Стихотворения 1998-1999 гг. - Леонид Александрович Машинский
Шрифт:
Интервал:
Закладка:
Тополь
Шумит последняя листва
На тополях осенней эры.
Имеют странные размеры
Предметы, мысли и слова –
И лопаются пузыри,
Пространство все заняв, – боками
Друг друга давят. Пред глазами
Снаружи и – пред чем внутри,
Не знаю – исчезает вдруг
Вся пестрота. Но миг проходит,
И что-то снова происходит –
И шум листвы ласкает слух.
Поэт
Остроумия особого не ждите –
Я ведь вовсе не умён и не востёр.
Может лучше потопить меня в корыте?
Может, лучше посадить меня в костёр?
Мысль любую можно выразить цветасто,
Для убогой – сшить наряд из лоскутов.
Но боюсь, быстрей иссякнет в ручке паста,
Чем иссякнет истечение стихов.
Это что-то вроде чуда на арене,
Представленья по проглатыванью шпаг…
Сам не знаю: то ли дурь моя от лени,
То ли стал я от усердия дурак.
Я бы по'дал вам полезные советы,
Как канаты – но концы подожжены
У канатов. Если схватитесь за это –
То немедленно сорвётесь со стены.
Или хочется лететь? – Ну что ж, летите.
Дна не видно. Может там его и нет?
Я не мама, чтоб давать вам всё из тити,
Я… Постойте, кто я есть-то? – А! поэт.
Леса
Из кармана я вынул остатки хвои',
Твёрдой бурой хвои' полуголого леса.
Все причины и смыслы и пользы мои,
Усыхая и тлея, лишаются веса.
Темнота в красноватых заплатах осин,
Незнакомо и приторно пахнет грибами.
Наконец я стою на дороге один,
Лишь за воздух цепляясь гнилыми зубами.
Я как осень хладею.
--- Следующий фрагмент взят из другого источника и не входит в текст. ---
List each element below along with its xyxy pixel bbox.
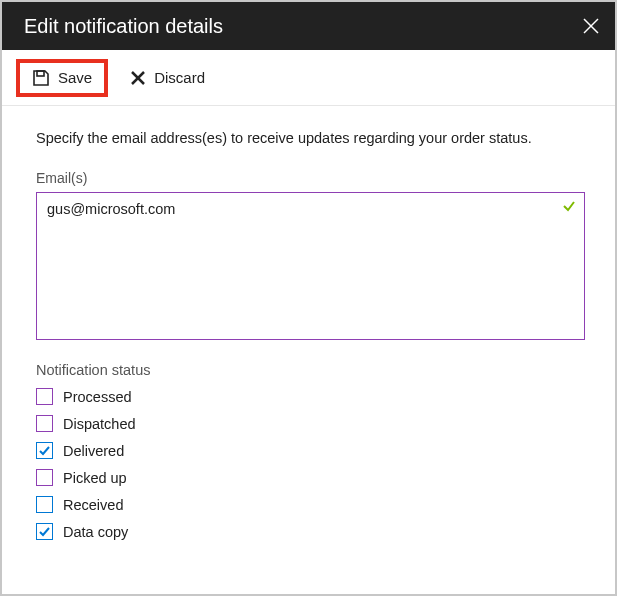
- toolbar: Save Discard: [2, 50, 615, 106]
- save-button[interactable]: Save: [16, 59, 108, 97]
- checkbox-box[interactable]: [36, 442, 53, 459]
- discard-button[interactable]: Discard: [124, 63, 211, 92]
- status-checkbox-data-copy[interactable]: Data copy: [36, 523, 585, 540]
- checkbox-label: Dispatched: [63, 416, 136, 432]
- svg-rect-2: [37, 71, 44, 76]
- save-icon: [32, 69, 50, 87]
- checkbox-box[interactable]: [36, 415, 53, 432]
- discard-icon: [130, 70, 146, 86]
- checkbox-box[interactable]: [36, 496, 53, 513]
- checkbox-label: Delivered: [63, 443, 124, 459]
- checkbox-label: Received: [63, 497, 123, 513]
- panel-title: Edit notification details: [24, 15, 223, 38]
- panel: Edit notification details Save: [0, 0, 617, 596]
- content-area: Specify the email address(es) to receive…: [2, 106, 615, 540]
- checkbox-box[interactable]: [36, 469, 53, 486]
- status-checkbox-received[interactable]: Received: [36, 496, 585, 513]
- close-icon[interactable]: [583, 18, 599, 34]
- status-checkbox-picked-up[interactable]: Picked up: [36, 469, 585, 486]
- checkbox-label: Picked up: [63, 470, 127, 486]
- save-button-label: Save: [58, 69, 92, 86]
- panel-header: Edit notification details: [2, 2, 615, 50]
- emails-label: Email(s): [36, 170, 585, 186]
- checkbox-label: Data copy: [63, 524, 128, 540]
- emails-input[interactable]: gus@microsoft.com: [36, 192, 585, 340]
- description-text: Specify the email address(es) to receive…: [36, 130, 585, 146]
- status-checkbox-processed[interactable]: Processed: [36, 388, 585, 405]
- discard-button-label: Discard: [154, 69, 205, 86]
- checkbox-box[interactable]: [36, 523, 53, 540]
- emails-value: gus@microsoft.com: [47, 201, 574, 217]
- status-checkbox-list: ProcessedDispatchedDeliveredPicked upRec…: [36, 388, 585, 540]
- status-heading: Notification status: [36, 362, 585, 378]
- checkbox-label: Processed: [63, 389, 132, 405]
- status-checkbox-dispatched[interactable]: Dispatched: [36, 415, 585, 432]
- status-checkbox-delivered[interactable]: Delivered: [36, 442, 585, 459]
- valid-check-icon: [562, 199, 576, 217]
- checkbox-box[interactable]: [36, 388, 53, 405]
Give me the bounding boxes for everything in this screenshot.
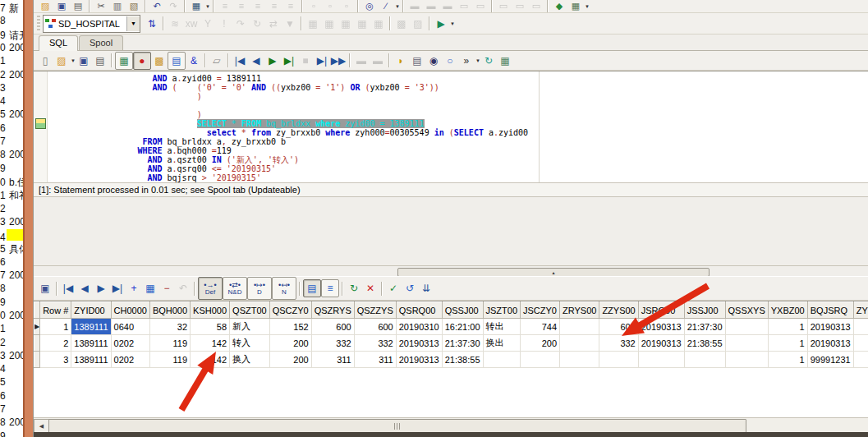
background-editor-window[interactable]: 7新89请开02001220034520067820090b.住1和补23200… bbox=[0, 0, 23, 437]
refresh-icon[interactable]: ↻ bbox=[346, 280, 362, 297]
row-selector[interactable] bbox=[34, 335, 40, 352]
describe-toggle-icon[interactable]: ▤ bbox=[168, 52, 186, 70]
column-header-zrys00[interactable]: ZRYS00 bbox=[560, 302, 599, 319]
table-icon-dropdown[interactable]: ▼ bbox=[205, 4, 210, 9]
rollback-icon[interactable]: ↺ bbox=[402, 280, 418, 297]
open-icon[interactable]: ▨ bbox=[37, 1, 53, 12]
grid-cell[interactable]: 1389111 bbox=[71, 352, 111, 368]
swirl-icon[interactable]: ↻ bbox=[480, 53, 497, 69]
prior-row-icon[interactable]: ◀ bbox=[76, 280, 93, 297]
grid-cell[interactable]: 1 bbox=[768, 335, 807, 352]
grid-cell[interactable] bbox=[725, 319, 768, 335]
execute-icon[interactable]: ▶ bbox=[264, 53, 281, 69]
grid-cell[interactable] bbox=[684, 352, 725, 368]
grid-cell[interactable] bbox=[521, 352, 560, 368]
grid-cell[interactable]: 0640 bbox=[111, 319, 149, 335]
column-header-ch0000[interactable]: CH0000 bbox=[111, 302, 149, 319]
grid-cell[interactable]: 200 bbox=[269, 335, 311, 352]
first-row-icon[interactable]: |◀ bbox=[60, 280, 76, 297]
grid-cell[interactable] bbox=[483, 352, 521, 368]
row-selector[interactable] bbox=[34, 352, 40, 368]
grid-cell[interactable]: 200 bbox=[269, 352, 311, 368]
column-header-qssxys[interactable]: QSSXYS bbox=[725, 302, 768, 319]
grid-cell[interactable]: 332 bbox=[853, 335, 868, 352]
column-header-qsczy0[interactable]: QSCZY0 bbox=[269, 302, 311, 319]
grid-cell[interactable]: 142 bbox=[191, 352, 230, 368]
grid-cell[interactable] bbox=[599, 352, 638, 368]
grid-cell[interactable]: 20190313 bbox=[638, 319, 684, 335]
grid-cell[interactable]: 16:21:00 bbox=[442, 319, 483, 335]
grid-cell[interactable] bbox=[560, 352, 599, 368]
export-icon-dropdown[interactable]: ▼ bbox=[450, 21, 455, 26]
tab-sql[interactable]: SQL bbox=[39, 35, 78, 51]
grid-cell[interactable]: 58 bbox=[191, 319, 230, 335]
column-header-zyys00[interactable]: ZYYS00 bbox=[853, 302, 868, 319]
grid-cell[interactable]: 20190310 bbox=[396, 319, 442, 335]
table-icon[interactable]: ▦ bbox=[188, 1, 204, 12]
delete-row-icon[interactable]: − bbox=[158, 280, 175, 297]
execute-step-icon[interactable]: ▶| bbox=[281, 53, 297, 69]
grid-cell[interactable]: 换出 bbox=[483, 335, 521, 352]
tab-spool[interactable]: Spool bbox=[79, 35, 123, 50]
grid-cell[interactable]: 21:37:30 bbox=[684, 319, 725, 335]
grid-cell[interactable]: 1 bbox=[40, 319, 71, 335]
grid-cell[interactable]: 20190313 bbox=[396, 335, 442, 352]
show-errors-toggle-icon[interactable]: ● bbox=[133, 52, 151, 70]
last-statement-icon[interactable]: ▶▶ bbox=[330, 53, 347, 69]
grid-window-icon[interactable]: ▦ bbox=[142, 280, 158, 297]
zoom-icon[interactable]: ○ bbox=[442, 53, 458, 69]
column-header-bqh000[interactable]: BQH000 bbox=[149, 302, 190, 319]
column-header-qssj00[interactable]: QSSJ00 bbox=[442, 302, 483, 319]
grid-cell[interactable]: 换入 bbox=[230, 352, 270, 368]
grid-plus-icon[interactable]: ▦ bbox=[497, 53, 513, 69]
column-header-yxbz00[interactable]: YXBZ00 bbox=[768, 302, 807, 319]
grid-cell[interactable]: 20190313 bbox=[807, 319, 853, 335]
grid-cell[interactable] bbox=[560, 335, 599, 352]
grid-cell[interactable]: 600 bbox=[354, 319, 396, 335]
insert-row-icon[interactable]: + bbox=[126, 280, 142, 297]
grid-cell[interactable]: 119 bbox=[149, 352, 190, 368]
column-header-bqjsrq[interactable]: BQJSRQ bbox=[807, 302, 853, 319]
edit-results-toggle-icon[interactable]: ▦ bbox=[115, 52, 133, 70]
save-sql-icon[interactable]: ▣ bbox=[76, 53, 92, 69]
column-header-ksh000[interactable]: KSH000 bbox=[191, 302, 230, 319]
prior-statement-icon[interactable]: ◀ bbox=[248, 53, 264, 69]
grid-cell[interactable]: 3 bbox=[40, 352, 71, 368]
grid-cell[interactable]: 311 bbox=[311, 352, 354, 368]
grid-cell[interactable]: 332 bbox=[311, 335, 354, 352]
edit-icon-dropdown[interactable]: ▼ bbox=[395, 4, 400, 9]
grid-cell[interactable] bbox=[560, 319, 599, 335]
grid-cell[interactable]: 200 bbox=[521, 335, 560, 352]
grid-cell[interactable]: 332 bbox=[354, 335, 396, 352]
cancel-icon[interactable]: ✕ bbox=[362, 280, 379, 297]
options-icon[interactable]: ▦ bbox=[567, 1, 584, 12]
save-icon[interactable]: ▣ bbox=[53, 1, 70, 12]
record-view-toggle-icon[interactable]: ≡ bbox=[321, 279, 339, 297]
column-header-zyid00[interactable]: ZYID00 bbox=[71, 302, 111, 319]
nulls-button[interactable]: •↤•N bbox=[272, 277, 296, 300]
print-sql-icon[interactable]: ▤ bbox=[92, 53, 108, 69]
default-order-button[interactable]: •→•Def bbox=[198, 277, 223, 300]
options-icon-dropdown[interactable]: ▼ bbox=[585, 4, 590, 9]
print-icon[interactable]: ▤ bbox=[70, 1, 86, 12]
paste-icon[interactable]: ▧ bbox=[126, 1, 142, 12]
undo-icon[interactable]: ↶ bbox=[149, 1, 165, 12]
grid-cell[interactable]: 600 bbox=[599, 319, 638, 335]
grid-cell[interactable]: 32 bbox=[149, 319, 190, 335]
last-row-icon[interactable]: ▶| bbox=[109, 280, 126, 297]
grid-cell[interactable]: 99991231 bbox=[807, 352, 853, 368]
grid-cell[interactable]: 142 bbox=[191, 335, 230, 352]
column-header-qsrq00[interactable]: QSRQ00 bbox=[396, 302, 442, 319]
oilcan-icon[interactable]: ◗ bbox=[393, 53, 409, 69]
nulls-dates-button[interactable]: •⇄•N&D bbox=[223, 277, 247, 300]
grid-view-toggle-icon[interactable]: ▤ bbox=[303, 279, 321, 297]
connection-combobox[interactable]: SD_HOSPITAL ▼ bbox=[43, 15, 140, 33]
package-icon[interactable]: ▩ bbox=[151, 53, 168, 69]
grid-cell[interactable]: 152 bbox=[269, 319, 311, 335]
export-icon[interactable]: ▶ bbox=[433, 16, 449, 32]
flag-icon[interactable]: ◆ bbox=[551, 1, 567, 12]
column-header-zzys00[interactable]: ZZYS00 bbox=[599, 302, 638, 319]
column-header-jssj00[interactable]: JSSJ00 bbox=[684, 302, 725, 319]
save-grid-icon[interactable]: ▣ bbox=[37, 280, 53, 297]
grid-cell[interactable]: 744 bbox=[521, 319, 560, 335]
Хладею как дым –
Обязательства все потеряли значенье.
Я иду наугад по каурым, гнедым
И буланым листам – просто шум и движенье.
На мозаику ящериц, рыб и коней
Утверждается дождь проливными ногами.
Вот мелькнула луна, мне наверно за ней –
Ткнулся носом в стекло, ткнулся в раму очками.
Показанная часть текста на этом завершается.